I want this to be a place that’s real. A place that shows you an example of what it looks like when a person really loves Jesus with as much of their heart as they can muster, and steps aside to let him do the rest.
That being said, I know that something He requires of me in writing and being entrusted with 5 minutes of your time, is transparency- raw honesty.
And sometimes it’s not pretty… today it doesn’t feel pretty.
Today it feels sloppy and I know that today’s the day where I share with you a portion of my life that can be described perfectly in that one word.
Awhile back I wrote a blog about sex. I talked about my history with relationships and what Jesus did when I really allowed him to define what sex and passion and relationships look like.
But if I’m being completely honest—sex was never my biggest struggle.

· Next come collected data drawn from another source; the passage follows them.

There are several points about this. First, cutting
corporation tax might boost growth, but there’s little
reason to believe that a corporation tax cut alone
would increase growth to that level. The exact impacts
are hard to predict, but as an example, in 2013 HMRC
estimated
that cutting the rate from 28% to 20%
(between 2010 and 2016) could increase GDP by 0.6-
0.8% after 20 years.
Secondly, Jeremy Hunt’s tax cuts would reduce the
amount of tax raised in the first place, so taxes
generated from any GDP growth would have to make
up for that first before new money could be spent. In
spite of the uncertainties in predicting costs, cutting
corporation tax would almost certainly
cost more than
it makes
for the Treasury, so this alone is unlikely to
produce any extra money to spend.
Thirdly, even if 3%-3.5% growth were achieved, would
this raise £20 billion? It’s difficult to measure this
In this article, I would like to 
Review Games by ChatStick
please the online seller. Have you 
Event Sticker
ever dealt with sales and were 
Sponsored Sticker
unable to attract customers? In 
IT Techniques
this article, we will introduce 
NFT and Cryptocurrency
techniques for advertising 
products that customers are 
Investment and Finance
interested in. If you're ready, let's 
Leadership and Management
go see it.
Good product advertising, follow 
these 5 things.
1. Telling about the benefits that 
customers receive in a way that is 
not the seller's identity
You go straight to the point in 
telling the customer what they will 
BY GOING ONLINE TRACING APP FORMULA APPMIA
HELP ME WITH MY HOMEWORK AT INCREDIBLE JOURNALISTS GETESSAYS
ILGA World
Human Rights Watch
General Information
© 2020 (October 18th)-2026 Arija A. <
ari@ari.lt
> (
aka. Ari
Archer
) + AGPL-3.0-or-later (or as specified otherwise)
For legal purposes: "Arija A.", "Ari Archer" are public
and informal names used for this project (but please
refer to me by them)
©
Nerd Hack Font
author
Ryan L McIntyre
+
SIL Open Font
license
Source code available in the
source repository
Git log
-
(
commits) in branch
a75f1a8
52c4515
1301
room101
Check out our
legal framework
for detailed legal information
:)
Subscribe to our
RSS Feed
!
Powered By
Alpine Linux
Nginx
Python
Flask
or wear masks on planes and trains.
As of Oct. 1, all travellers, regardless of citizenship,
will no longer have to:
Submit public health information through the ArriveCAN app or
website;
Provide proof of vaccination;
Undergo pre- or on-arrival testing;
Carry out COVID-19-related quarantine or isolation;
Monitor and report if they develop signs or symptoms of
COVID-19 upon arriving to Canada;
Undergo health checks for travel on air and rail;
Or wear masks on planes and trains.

I had my first drink when I was 13.
During a sleepover one night, my girlfriends and I snuck into my parents’ liquor cabinet and had our first drink—sips straight out of a bottle of peach schnapps. We thought it was incredible. I mean—obviously… it was peach schnapps.
We took steps towards each other, wondering if after our teeny sip we could still walk in a straight line.

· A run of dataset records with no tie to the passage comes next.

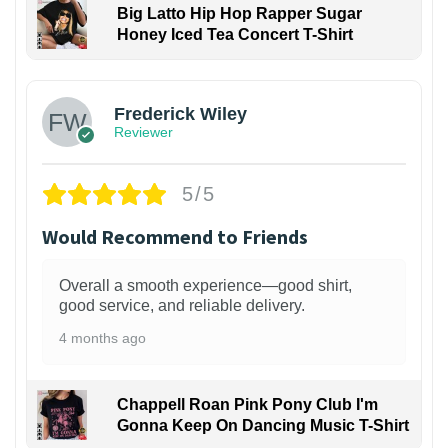
Big Latto Hip Hop Rapper Sugar
Honey Iced Tea Concert T-Shirt
1
Frederick Wiley
Reviewer
5/5
Would Recommend to Friends
Overall a smooth experience—good shirt,
good service, and reliable delivery.
4 months ago
Chappell Roan Pink Pony Club I'm
Gonna Keep On Dancing Music T-Shirt
1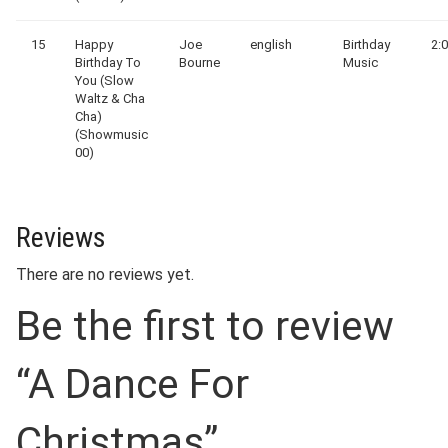
15
Happy
Joe
english
Birthday
2:
Birthday To
Bourne
Music
You (Slow
Waltz & Cha
Cha)
(Showmusic
00)
Reviews
There are no reviews yet.
Be the first to review
“A Dance For
Christmas”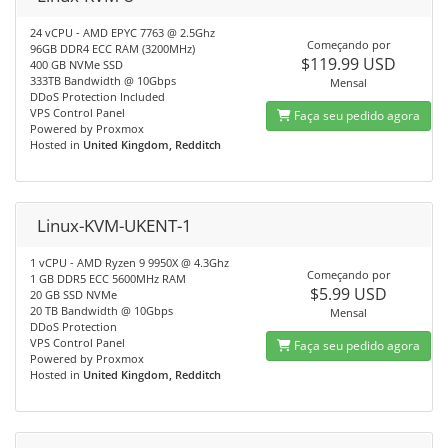
24 vCPU - AMD EPYC 7763 @ 2.5Ghz
Começando por
96GB DDR4 ECC RAM (3200MHz)
$119.99 USD
400 GB NVMe SSD
333TB Bandwidth @ 10Gbps
Mensal
DDoS Protection Included
VPS Control Panel
Faça seu pedido agora
Powered by Proxmox
Hosted in
United Kingdom, Redditch
Linux-KVM-UKENT-1
1 vCPU - AMD Ryzen 9 9950X @ 4.3Ghz
Começando por
1 GB DDR5 ECC 5600MHz RAM
$5.99 USD
20 GB SSD NVMe
20 TB Bandwidth @ 10Gbps
Mensal
DDoS Protection
VPS Control Panel
Faça seu pedido agora
Powered by Proxmox
Hosted in
United Kingdom, Redditch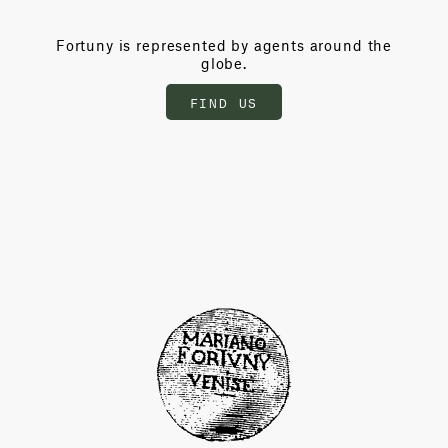
Fortuny is represented by agents around the
globe.
FIND US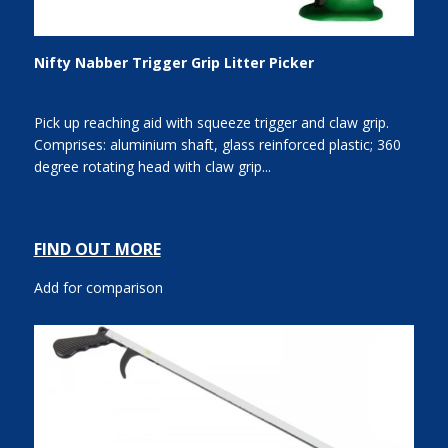
Nifty Nabber Trigger Grip Litter Picker
Pick up reaching aid with squeeze trigger and claw grip.
Comprises: aluminium shaft, glass reinforced plastic; 360
degree rotating head with claw grip...
FIND OUT MORE
Add for comparison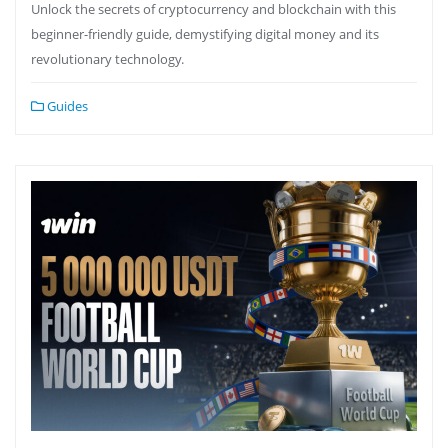
Unlock the secrets of cryptocurrency and blockchain with this
beginner-friendly guide, demystifying digital money and its
revolutionary technology.
Guides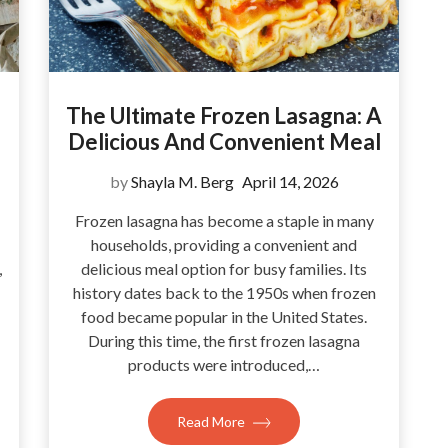
The Ultimate Frozen Lasagna: A
Delicious And Convenient Meal
by
Shayla M. Berg
April 14, 2026
Frozen lasagna has become a staple in many
households, providing a convenient and
,
delicious meal option for busy families. Its
history dates back to the 1950s when frozen
food became popular in the United States.
During this time, the first frozen lasagna
products were introduced,…
Read More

That was the beginning of nine very, very sloppy years.
I drank most of the way through high school—although never publicly. I was on the Poms team and could be kicked off the squad if I was caught. So we kept it hidden—only drinking with people we felt comfortable and safe with.
When I got to college, I arrived fresh and ready to go at one of the biggest party schools in the country. I had fairly little experience with actual parties and was eager to get my feet wet.

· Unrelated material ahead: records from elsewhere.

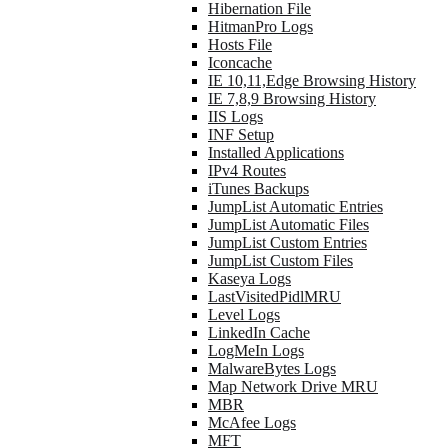
Hibernation File
HitmanPro Logs
Hosts File
Iconcache
IE 10,11,Edge Browsing History
IE 7,8,9 Browsing History
IIS Logs
INF Setup
Installed Applications
IPv4 Routes
iTunes Backups
JumpList Automatic Entries
JumpList Automatic Files
JumpList Custom Entries
JumpList Custom Files
Kaseya Logs
LastVisitedPidlMRU
Level Logs
LinkedIn Cache
LogMeIn Logs
MalwareBytes Logs
Map Network Drive MRU
MBR
McAfee Logs
MFT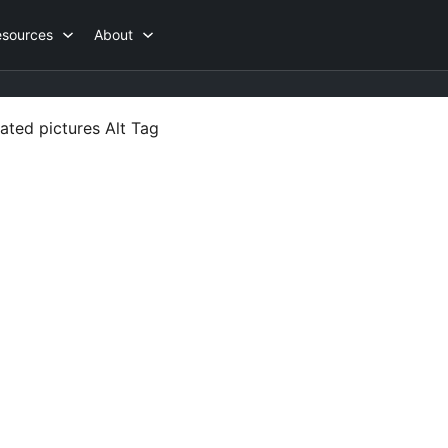
esources
About
ated pictures Alt Tag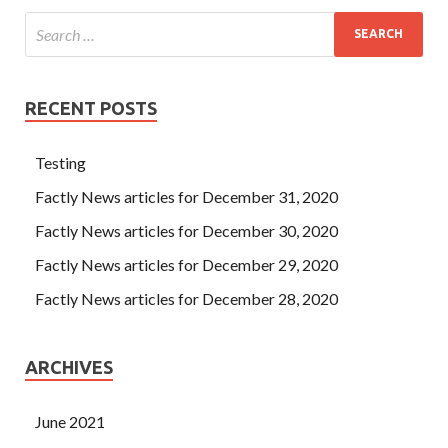
RECENT POSTS
Testing
Factly News articles for December 31, 2020
Factly News articles for December 30, 2020
Factly News articles for December 29, 2020
Factly News articles for December 28, 2020
ARCHIVES
June 2021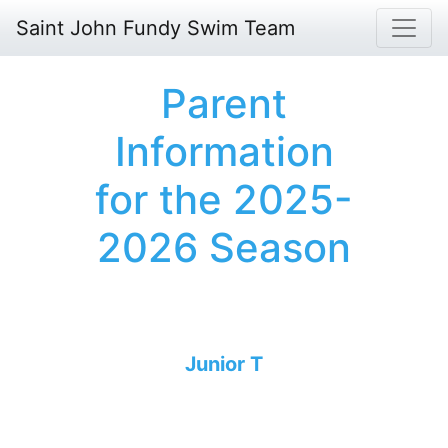
Saint John Fundy Swim Team
Parent
Information
for the 2025-
2026 Season
Junior T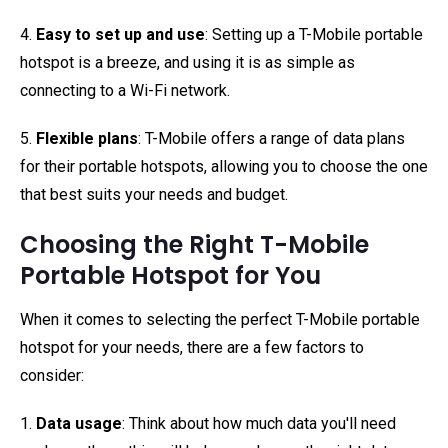
4.
Easy to set up and use
: Setting up a T-Mobile portable
hotspot is a breeze, and using it is as simple as
connecting to a Wi-Fi network.
5.
Flexible plans
: T-Mobile offers a range of data plans
for their portable hotspots, allowing you to choose the one
that best suits your needs and budget.
Choosing the Right T-Mobile
Portable Hotspot for You
When it comes to selecting the perfect T-Mobile portable
hotspot for your needs, there are a few factors to
consider:
1.
Data usage
: Think about how much data you'll need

Which I literally did the first weekend of school.
I was invited, much to my amazement, to an actual fraternity party. I was instructed to wear white so that people could write all over my shirt and arms and legs in highlighter—they said it’d glow in the blacklit basement.
I remember walking up to the ‘bar’ to get my first ‘real life’, college beer—a can of Keystone Light. I was so proud. I danced and drank and laughed as people wrote on my arms and my t-shirt and sloshed around in the inches of beer that had puddled up on the floor.
“Got my feet wet…” get it?
I can’t pinpoint a specific time, or moment where things really got going, but without realizing it, I found myself in a group of friends that really, really took their partying seriously.
They partied hard and partied often, and I quickly learned to keep up.
Blackouts were common and laughed off. There was a whole group of friends that you’d have when you were wasted that you wouldn’t make eye contact with when you saw them in class. It was surprising when people DIDN’T show up at the breakfast table in the same clothes they wore the night before.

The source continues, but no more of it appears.